I just had an idea and tested it out on my test server: You can make a coin sorter type mechanism with this (dump lots of stuff into the top hopper, and if falls through a series of hoppers and chests that cause different things to sort out into different destination chests). See the new edited description for how, under "IDEAS FOR MECHANISMS..."
@Fluxty
re: permission node to globally disable certain items across all containers. Yes, the way the code is written this should be in principle rather simple to implement. One worry I have though, is that I have no idea how to go about testing complex permissions logic given that Mojang won't let me be logged in as two different people at the same time without buying two different accounts. And I hear that in the 1.6 client, this is even harder to work around. That makes it hard to see if permissions logic is working right.
@CommodoreAlpha
re: damage values: Do you mean filtering based on how damaged a tool is? I'm not sure if that's what you meant since you gave WOOL and DIAMOND as examples, so I'm afraid I just don't understand what you're asking for.
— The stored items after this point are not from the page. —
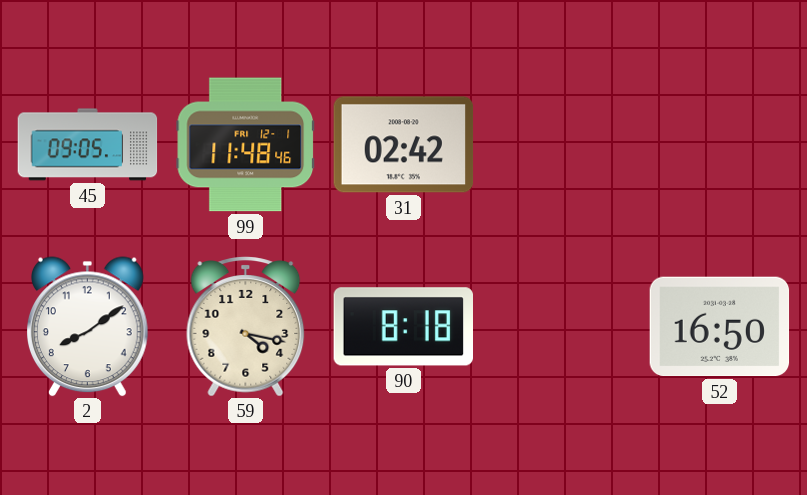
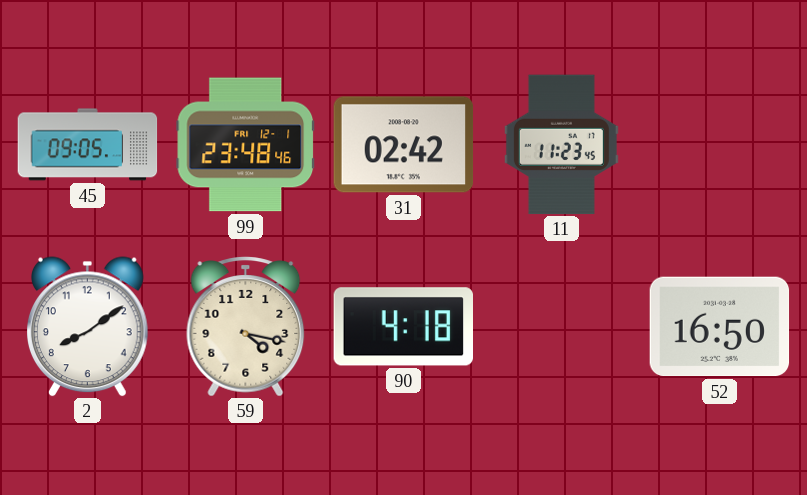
99: 11:48 -> 23:48
11: none -> 11:23
90: 8:18 -> 4:18
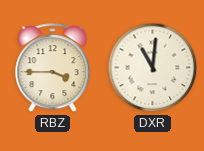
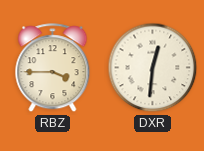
DXR: 11:01 -> 12:31
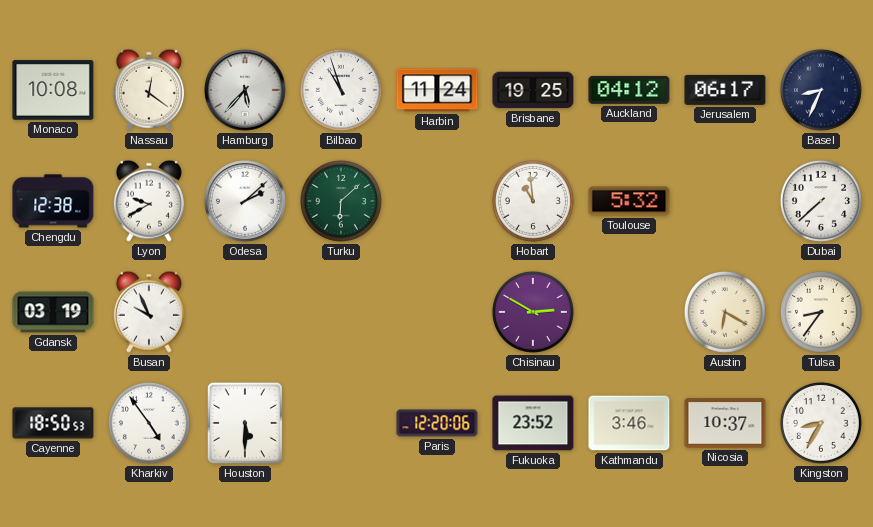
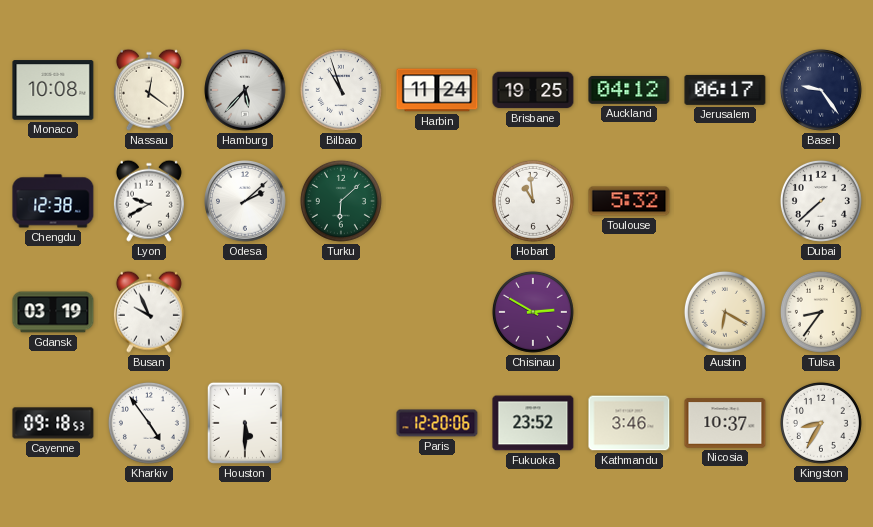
Basel: 8:34 -> 9:24
Cayenne: 18:50 -> 09:18
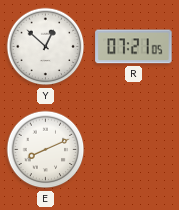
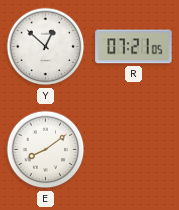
E: 8:11 -> 8:09
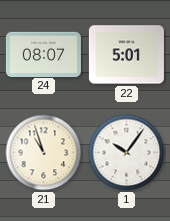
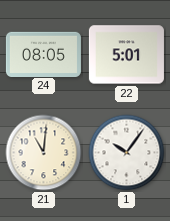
24: 08:07 -> 08:05
21: 10:57 -> 11:01
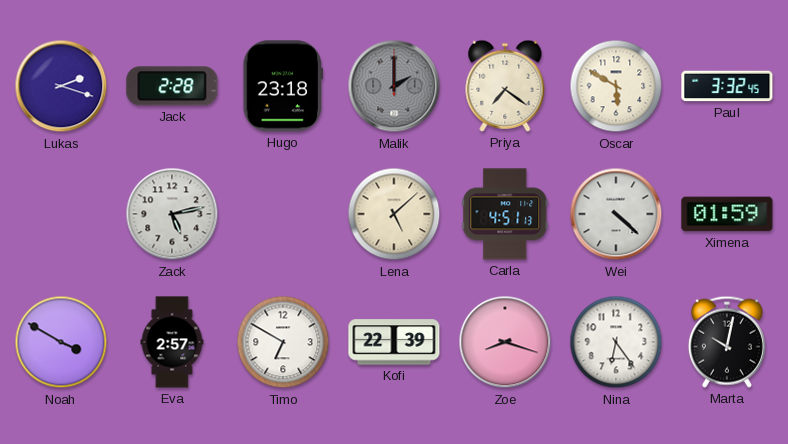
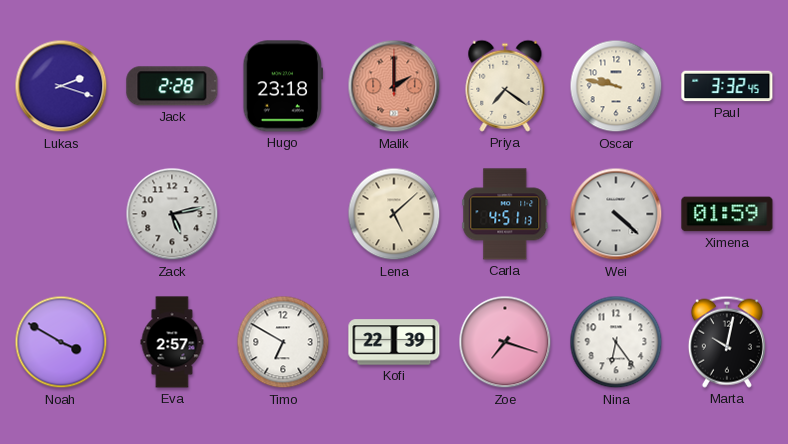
Malik dial: grey -> salmon
Oscar: 5:50 -> 9:47
Zoe: 8:18 -> 7:18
re: ender chests Although I've had a lot of years writing Java code in general, this is my first plugin for bukkit and I still only understand the small subset of the the Bukkit API that I needed to write this. So you'll have to let me know what the acronym "LWC" means.
Could you support damage values on items, such as "WOOL:12" or "DIAMOND:4"?
As for ender chests, you could possibly support them with an optional hook into LWC. Basically, you check who "owns" the enderchest via LWC, then put items into their enderchest inventory. This is just an idea though; I'm not interested in enderchest support at all.
Any way you can enchance this plugin to have a permission node that globally disables certain items from being placed in any container by default?
As an example, the permission could look like: containerdedication.disable.<itemID>
This way, certain groups cannot store certain items in any container by default.